# Bergamot plus Palmarosa plus ylang



## Woodi (Nov 12, 2009)

Oh my does this smell heavenly! Just made yesterday, unmolded this morning.







I swirled in 1 Tbsp pink clay at light trace, and like the patterns this time...but I only made 14 bars! silly me, must make another batch of this scent. It's gorgeous!
---------------------------------------------------------------


However, I also mixed up another eo blend (oh I'm having entirely too much fun with this) . 

All eo's, by weight:
orange .1 oz
palmarosa .25 oz
bay .05
clove .05
ylang ylang .5
lime .05

I need 1.5 ounces total, have only 1.05. So will top it with more of some of the above.

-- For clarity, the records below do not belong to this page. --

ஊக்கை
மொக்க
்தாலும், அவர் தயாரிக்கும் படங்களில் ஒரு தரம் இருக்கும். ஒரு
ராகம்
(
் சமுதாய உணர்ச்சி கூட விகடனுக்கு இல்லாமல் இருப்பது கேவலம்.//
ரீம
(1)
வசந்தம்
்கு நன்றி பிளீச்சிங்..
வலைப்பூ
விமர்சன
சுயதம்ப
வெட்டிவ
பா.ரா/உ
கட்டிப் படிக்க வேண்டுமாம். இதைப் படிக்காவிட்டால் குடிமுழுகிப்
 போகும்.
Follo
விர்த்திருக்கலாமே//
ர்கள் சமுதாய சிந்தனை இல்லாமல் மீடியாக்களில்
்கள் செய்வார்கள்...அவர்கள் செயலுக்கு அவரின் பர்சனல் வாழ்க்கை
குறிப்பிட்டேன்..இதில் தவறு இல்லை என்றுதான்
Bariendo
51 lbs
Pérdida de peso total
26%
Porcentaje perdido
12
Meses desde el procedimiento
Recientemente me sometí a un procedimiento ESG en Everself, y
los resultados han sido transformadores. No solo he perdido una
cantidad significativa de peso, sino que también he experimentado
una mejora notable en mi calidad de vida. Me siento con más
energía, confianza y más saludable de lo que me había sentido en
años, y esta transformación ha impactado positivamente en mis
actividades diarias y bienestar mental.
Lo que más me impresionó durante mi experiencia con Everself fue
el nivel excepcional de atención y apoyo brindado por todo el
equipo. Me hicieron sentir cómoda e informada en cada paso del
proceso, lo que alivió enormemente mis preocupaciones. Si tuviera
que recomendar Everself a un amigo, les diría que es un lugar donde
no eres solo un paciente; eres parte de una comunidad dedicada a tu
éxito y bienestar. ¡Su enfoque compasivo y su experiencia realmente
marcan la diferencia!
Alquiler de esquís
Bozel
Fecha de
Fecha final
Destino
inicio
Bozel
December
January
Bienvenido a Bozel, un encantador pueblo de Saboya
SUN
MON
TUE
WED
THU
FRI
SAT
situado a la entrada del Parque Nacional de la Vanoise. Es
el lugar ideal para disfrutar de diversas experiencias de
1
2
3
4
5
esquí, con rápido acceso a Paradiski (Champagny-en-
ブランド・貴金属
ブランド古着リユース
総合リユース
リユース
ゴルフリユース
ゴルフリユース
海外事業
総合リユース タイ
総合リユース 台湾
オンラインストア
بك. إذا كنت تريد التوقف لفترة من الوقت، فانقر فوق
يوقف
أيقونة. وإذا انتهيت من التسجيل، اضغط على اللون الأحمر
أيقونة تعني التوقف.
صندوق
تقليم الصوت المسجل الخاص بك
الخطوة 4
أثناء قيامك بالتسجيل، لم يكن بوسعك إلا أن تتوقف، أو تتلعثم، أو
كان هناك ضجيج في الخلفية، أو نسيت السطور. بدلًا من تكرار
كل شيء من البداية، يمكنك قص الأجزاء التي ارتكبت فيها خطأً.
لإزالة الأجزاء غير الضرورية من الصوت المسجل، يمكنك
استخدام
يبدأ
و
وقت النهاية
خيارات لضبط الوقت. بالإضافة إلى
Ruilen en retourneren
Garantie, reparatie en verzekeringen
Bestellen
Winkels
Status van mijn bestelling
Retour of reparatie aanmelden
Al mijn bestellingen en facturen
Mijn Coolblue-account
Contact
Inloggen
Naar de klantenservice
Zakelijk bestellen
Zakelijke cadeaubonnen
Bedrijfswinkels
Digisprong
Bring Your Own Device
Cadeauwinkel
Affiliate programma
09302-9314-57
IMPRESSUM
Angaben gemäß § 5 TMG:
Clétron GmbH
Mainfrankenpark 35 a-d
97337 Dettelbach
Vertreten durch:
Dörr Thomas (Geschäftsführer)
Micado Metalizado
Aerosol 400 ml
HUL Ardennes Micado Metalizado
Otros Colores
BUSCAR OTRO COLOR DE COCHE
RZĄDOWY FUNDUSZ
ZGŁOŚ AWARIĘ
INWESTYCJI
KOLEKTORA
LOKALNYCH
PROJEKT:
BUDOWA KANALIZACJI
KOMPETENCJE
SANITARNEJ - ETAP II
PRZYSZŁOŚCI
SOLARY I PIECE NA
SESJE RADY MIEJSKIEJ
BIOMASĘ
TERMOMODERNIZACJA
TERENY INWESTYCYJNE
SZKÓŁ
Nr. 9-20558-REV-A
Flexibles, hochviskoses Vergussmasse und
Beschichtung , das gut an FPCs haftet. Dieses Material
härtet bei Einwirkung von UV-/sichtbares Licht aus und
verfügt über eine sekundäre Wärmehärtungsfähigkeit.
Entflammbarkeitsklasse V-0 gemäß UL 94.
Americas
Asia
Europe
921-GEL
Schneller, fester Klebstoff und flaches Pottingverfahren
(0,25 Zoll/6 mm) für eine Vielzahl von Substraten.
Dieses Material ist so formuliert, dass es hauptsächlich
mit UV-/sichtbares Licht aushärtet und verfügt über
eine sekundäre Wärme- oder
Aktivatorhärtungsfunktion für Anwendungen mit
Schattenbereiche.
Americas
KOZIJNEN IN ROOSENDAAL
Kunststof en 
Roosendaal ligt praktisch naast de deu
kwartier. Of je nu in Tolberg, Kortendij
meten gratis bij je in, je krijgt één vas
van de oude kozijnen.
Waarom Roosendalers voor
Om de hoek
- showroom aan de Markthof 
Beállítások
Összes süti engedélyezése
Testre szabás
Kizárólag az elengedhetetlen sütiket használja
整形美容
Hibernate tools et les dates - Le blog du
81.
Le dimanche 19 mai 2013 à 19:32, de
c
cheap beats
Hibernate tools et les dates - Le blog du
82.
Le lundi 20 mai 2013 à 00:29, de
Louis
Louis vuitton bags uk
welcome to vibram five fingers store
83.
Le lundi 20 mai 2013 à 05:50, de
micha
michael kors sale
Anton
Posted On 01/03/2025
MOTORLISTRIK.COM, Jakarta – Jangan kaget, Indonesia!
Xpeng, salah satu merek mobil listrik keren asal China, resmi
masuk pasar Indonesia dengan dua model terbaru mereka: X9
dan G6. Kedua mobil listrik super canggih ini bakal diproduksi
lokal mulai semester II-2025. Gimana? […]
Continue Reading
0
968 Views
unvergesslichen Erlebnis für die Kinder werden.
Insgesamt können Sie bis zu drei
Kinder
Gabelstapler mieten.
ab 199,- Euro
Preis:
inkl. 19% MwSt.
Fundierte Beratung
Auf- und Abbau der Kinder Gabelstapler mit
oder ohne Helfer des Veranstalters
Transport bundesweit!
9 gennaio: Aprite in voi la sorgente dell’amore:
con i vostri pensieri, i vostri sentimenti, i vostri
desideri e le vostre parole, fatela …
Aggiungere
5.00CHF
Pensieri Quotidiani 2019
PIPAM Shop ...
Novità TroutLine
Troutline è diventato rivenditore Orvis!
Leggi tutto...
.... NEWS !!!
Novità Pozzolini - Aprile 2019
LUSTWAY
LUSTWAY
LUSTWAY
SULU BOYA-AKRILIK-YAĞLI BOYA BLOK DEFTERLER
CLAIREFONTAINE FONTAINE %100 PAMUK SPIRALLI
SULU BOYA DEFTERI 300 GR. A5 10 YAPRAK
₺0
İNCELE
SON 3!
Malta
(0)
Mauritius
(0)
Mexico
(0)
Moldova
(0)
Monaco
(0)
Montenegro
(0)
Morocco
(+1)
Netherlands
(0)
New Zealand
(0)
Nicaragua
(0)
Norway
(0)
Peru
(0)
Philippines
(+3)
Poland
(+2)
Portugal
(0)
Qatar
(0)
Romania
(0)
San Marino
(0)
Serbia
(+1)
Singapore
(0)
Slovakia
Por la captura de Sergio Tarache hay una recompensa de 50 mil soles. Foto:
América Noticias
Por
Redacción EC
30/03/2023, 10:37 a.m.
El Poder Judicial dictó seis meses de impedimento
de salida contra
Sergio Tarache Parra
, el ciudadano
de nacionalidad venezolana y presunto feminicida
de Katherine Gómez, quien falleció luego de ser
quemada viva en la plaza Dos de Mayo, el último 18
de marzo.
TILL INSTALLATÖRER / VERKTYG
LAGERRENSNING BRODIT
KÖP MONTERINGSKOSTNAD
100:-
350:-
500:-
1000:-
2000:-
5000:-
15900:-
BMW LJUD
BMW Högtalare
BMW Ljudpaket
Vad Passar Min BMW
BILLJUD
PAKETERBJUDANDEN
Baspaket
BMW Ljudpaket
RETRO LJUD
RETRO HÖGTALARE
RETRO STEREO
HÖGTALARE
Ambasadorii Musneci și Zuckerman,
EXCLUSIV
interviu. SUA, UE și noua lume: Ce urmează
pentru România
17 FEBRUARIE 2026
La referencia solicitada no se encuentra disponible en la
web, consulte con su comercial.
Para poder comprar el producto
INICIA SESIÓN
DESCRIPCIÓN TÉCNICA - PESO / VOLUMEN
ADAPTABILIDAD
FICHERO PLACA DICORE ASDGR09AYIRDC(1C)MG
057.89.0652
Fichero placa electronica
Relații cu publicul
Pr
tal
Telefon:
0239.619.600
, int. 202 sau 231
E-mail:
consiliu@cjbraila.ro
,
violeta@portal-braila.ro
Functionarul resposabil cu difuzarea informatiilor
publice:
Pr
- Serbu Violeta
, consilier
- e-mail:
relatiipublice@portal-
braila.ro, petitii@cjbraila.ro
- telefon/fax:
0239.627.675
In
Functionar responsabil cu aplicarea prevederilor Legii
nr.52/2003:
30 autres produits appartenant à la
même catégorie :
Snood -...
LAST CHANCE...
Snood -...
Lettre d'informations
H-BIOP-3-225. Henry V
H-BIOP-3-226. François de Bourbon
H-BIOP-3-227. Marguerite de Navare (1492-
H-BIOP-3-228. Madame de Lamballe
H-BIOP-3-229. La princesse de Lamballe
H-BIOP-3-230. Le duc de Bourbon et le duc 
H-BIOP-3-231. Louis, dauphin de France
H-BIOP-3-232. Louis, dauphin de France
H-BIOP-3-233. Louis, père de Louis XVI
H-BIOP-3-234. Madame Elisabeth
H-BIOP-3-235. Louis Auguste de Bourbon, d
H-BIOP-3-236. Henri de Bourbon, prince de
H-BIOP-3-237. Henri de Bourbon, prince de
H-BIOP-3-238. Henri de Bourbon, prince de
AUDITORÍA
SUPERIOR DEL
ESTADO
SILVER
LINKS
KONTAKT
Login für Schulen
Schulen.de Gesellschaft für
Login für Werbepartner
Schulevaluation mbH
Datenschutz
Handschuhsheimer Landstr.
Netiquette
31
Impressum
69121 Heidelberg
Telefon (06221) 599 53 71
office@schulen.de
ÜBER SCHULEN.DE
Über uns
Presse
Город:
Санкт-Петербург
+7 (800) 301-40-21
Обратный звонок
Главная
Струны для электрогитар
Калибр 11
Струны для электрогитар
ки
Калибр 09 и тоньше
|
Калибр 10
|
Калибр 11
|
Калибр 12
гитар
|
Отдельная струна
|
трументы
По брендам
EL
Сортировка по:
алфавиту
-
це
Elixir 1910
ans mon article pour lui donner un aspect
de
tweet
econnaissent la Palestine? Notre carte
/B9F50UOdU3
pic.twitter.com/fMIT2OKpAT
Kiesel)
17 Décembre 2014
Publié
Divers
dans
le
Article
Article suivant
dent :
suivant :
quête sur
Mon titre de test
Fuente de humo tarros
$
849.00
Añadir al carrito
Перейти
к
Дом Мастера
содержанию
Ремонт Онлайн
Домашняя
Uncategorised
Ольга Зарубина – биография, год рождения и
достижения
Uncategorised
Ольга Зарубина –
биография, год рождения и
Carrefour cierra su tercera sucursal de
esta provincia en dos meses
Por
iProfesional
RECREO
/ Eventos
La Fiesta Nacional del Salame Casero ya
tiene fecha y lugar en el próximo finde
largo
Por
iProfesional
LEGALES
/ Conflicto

here, sniff this and tell me how you like it so far:


----------



## Ollieblue (Nov 12, 2009)

.............


----------



## artisan soaps (Nov 12, 2009)

..


----------



## Bubbles Galore (Nov 13, 2009)

Mmmmm, looks yummy. Wish I had sniffaputer.  :wink:


----------



## vivcarm (Nov 15, 2009)

They look beautiful and I bet they smell gorgeous too!


----------



## soapbubble (Nov 16, 2009)

Mmmmmmmmmmmm.....ylang ylang!!   

beautiful soap!


----------



## topcat (Nov 16, 2009)

That's just gorgeous Diane!  I wish I could smell it but my smellivison is broke atm 

Tanya


----------



## Zenobiah (Nov 18, 2009)

Ditto what artisan soaps said.


----------



## Woodi (Dec 1, 2009)

oh, artisan's comment is gone!....now I wonder what she said.....

did you take it back, artisan?


----------



## Bubbles Galore (Dec 2, 2009)

All of Artisan's posts are gone.


----------



## MagiaDellaLuna (Dec 2, 2009)

Bubbles Galore said:
			
		

> All of Artisan's posts are gone.



I wondered what had happened to her. That is a real pity.


----------



## MagiaDellaLuna (Dec 2, 2009)

I have also not seen Absinthe in quite a while.


----------